Instructions to follow
Reproduce precisely the lines of the listing below, starting with the line that contains "LAI 12.527/2011" and stopping after the line that contains "activos. Con anterioridad, trabajó"; include nothing else.

Data to examine
# # #

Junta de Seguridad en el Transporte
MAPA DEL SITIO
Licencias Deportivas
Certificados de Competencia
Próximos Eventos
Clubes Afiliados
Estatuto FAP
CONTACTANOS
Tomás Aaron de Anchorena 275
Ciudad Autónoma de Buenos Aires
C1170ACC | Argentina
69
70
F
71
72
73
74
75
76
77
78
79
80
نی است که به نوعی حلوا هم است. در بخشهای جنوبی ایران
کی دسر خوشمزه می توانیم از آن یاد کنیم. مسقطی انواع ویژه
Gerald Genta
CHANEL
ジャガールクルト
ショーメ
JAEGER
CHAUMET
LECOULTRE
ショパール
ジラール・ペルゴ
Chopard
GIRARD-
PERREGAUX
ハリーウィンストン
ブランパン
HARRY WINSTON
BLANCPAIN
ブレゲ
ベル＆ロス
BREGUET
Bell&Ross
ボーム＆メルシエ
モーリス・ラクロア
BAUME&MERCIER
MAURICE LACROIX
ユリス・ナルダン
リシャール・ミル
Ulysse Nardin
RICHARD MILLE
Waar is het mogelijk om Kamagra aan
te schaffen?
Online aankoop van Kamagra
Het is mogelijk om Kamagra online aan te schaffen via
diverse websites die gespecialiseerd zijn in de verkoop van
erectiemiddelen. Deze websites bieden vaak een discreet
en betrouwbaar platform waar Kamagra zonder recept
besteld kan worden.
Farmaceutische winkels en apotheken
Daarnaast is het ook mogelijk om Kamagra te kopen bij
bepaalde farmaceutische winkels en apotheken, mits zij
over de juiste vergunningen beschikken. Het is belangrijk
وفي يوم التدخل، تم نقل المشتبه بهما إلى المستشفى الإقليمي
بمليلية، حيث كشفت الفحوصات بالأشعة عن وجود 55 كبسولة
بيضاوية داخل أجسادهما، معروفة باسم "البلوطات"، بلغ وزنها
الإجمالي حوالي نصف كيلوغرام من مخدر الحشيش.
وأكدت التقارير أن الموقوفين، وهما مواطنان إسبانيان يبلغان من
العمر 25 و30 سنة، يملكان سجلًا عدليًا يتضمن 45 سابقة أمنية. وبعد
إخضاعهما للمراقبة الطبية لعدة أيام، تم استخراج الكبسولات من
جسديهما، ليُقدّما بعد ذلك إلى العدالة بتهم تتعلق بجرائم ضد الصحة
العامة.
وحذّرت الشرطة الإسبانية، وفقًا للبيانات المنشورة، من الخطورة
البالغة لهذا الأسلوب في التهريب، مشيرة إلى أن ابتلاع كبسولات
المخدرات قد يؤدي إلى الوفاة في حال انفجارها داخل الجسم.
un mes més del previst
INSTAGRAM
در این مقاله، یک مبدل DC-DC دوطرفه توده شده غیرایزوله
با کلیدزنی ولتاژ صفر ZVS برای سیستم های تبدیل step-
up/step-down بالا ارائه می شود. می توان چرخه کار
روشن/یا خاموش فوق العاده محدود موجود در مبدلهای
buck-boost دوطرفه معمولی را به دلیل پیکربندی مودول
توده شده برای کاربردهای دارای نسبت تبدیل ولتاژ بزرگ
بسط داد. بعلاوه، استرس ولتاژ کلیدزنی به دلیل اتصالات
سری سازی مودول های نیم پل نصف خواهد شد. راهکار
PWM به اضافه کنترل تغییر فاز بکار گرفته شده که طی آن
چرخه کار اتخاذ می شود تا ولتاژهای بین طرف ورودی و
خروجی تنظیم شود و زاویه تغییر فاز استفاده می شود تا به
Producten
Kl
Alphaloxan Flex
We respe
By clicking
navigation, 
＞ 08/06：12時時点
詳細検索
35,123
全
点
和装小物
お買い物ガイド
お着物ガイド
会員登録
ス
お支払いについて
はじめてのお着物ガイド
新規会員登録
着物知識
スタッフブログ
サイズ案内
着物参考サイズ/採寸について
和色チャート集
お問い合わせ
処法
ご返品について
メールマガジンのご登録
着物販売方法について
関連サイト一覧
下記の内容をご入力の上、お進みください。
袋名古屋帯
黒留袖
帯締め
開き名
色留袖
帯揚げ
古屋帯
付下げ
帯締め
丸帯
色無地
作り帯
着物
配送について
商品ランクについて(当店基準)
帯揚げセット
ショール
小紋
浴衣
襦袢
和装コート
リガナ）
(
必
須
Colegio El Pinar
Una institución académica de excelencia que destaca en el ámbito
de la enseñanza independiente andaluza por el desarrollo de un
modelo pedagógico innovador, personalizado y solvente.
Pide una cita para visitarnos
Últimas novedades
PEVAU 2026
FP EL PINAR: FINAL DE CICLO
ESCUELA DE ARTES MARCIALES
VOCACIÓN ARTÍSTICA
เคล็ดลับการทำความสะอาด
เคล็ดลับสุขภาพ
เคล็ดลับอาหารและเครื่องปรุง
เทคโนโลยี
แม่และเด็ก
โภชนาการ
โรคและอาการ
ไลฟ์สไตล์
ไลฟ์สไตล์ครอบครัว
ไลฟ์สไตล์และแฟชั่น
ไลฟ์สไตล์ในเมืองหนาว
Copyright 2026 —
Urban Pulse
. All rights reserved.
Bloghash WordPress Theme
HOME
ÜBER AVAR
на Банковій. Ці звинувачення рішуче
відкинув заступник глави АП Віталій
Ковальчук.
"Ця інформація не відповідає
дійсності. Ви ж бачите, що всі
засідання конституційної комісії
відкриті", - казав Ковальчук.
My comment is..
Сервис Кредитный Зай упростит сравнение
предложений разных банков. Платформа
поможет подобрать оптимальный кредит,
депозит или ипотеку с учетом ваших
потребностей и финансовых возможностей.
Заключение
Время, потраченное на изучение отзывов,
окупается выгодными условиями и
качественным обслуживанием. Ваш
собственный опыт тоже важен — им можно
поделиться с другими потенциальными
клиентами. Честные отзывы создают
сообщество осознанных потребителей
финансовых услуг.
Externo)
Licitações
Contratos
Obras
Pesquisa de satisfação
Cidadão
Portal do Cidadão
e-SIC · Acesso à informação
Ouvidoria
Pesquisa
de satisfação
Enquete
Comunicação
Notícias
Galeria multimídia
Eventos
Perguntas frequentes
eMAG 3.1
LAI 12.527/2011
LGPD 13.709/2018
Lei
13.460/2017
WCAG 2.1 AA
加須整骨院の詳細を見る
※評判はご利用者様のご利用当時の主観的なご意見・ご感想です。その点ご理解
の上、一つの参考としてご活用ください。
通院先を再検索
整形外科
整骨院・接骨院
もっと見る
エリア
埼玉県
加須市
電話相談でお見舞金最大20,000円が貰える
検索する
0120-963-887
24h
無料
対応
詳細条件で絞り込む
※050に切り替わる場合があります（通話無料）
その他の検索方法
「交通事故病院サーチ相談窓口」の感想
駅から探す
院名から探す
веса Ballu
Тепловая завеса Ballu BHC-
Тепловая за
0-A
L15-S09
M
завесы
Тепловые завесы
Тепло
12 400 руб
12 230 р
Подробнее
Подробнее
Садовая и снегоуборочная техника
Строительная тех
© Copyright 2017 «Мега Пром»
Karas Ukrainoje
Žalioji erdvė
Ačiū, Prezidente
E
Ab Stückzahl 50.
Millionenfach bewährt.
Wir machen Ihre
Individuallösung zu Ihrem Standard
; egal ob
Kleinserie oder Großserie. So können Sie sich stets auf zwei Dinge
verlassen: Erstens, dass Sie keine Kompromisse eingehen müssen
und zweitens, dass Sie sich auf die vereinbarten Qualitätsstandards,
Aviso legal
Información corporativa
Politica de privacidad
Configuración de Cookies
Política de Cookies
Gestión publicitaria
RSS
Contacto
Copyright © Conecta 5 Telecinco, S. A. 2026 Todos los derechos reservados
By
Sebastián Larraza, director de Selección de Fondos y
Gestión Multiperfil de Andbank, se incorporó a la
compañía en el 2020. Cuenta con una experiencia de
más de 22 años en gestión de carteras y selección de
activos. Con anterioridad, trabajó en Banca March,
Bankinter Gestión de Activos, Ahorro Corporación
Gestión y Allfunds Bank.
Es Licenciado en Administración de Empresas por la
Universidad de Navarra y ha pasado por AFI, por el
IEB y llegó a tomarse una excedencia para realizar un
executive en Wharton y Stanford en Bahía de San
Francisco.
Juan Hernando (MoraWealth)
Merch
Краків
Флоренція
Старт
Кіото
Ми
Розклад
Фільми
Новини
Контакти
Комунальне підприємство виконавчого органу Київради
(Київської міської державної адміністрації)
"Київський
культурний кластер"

# # #

Written response
LAI 12.527/2011
LGPD 13.709/2018
Lei
13.460/2017
WCAG 2.1 AA
加須整骨院の詳細を見る
※評判はご利用者様のご利用当時の主観的なご意見・ご感想です。その点ご理解
の上、一つの参考としてご活用ください。
通院先を再検索
整形外科
整骨院・接骨院
もっと見る
エリア
埼玉県
加須市
電話相談でお見舞金最大20,000円が貰える
検索する
0120-963-887
24h
無料
対応
詳細条件で絞り込む
※050に切り替わる場合があります（通話無料）
その他の検索方法
「交通事故病院サーチ相談窓口」の感想
駅から探す
院名から探す
веса Ballu
Тепловая завеса Ballu BHC-
Тепловая за
0-A
L15-S09
M
завесы
Тепловые завесы
Тепло
12 400 руб
12 230 р
Подробнее
Подробнее
Садовая и снегоуборочная техника
Строительная тех
© Copyright 2017 «Мега Пром»
Karas Ukrainoje
Žalioji erdvė
Ačiū, Prezidente
E
Ab Stückzahl 50.
Millionenfach bewährt.
Wir machen Ihre
Individuallösung zu Ihrem Standard
; egal ob
Kleinserie oder Großserie. So können Sie sich stets auf zwei Dinge
verlassen: Erstens, dass Sie keine Kompromisse eingehen müssen
und zweitens, dass Sie sich auf die vereinbarten Qualitätsstandards,
Aviso legal
Información corporativa
Politica de privacidad
Configuración de Cookies
Política de Cookies
Gestión publicitaria
RSS
Contacto
Copyright © Conecta 5 Telecinco, S. A. 2026 Todos los derechos reservados
By
Sebastián Larraza, director de Selección de Fondos y
Gestión Multiperfil de Andbank, se incorporó a la
compañía en el 2020. Cuenta con una experiencia de
más de 22 años en gestión de carteras y selección de
activos. Con anterioridad, trabajó en Banca March,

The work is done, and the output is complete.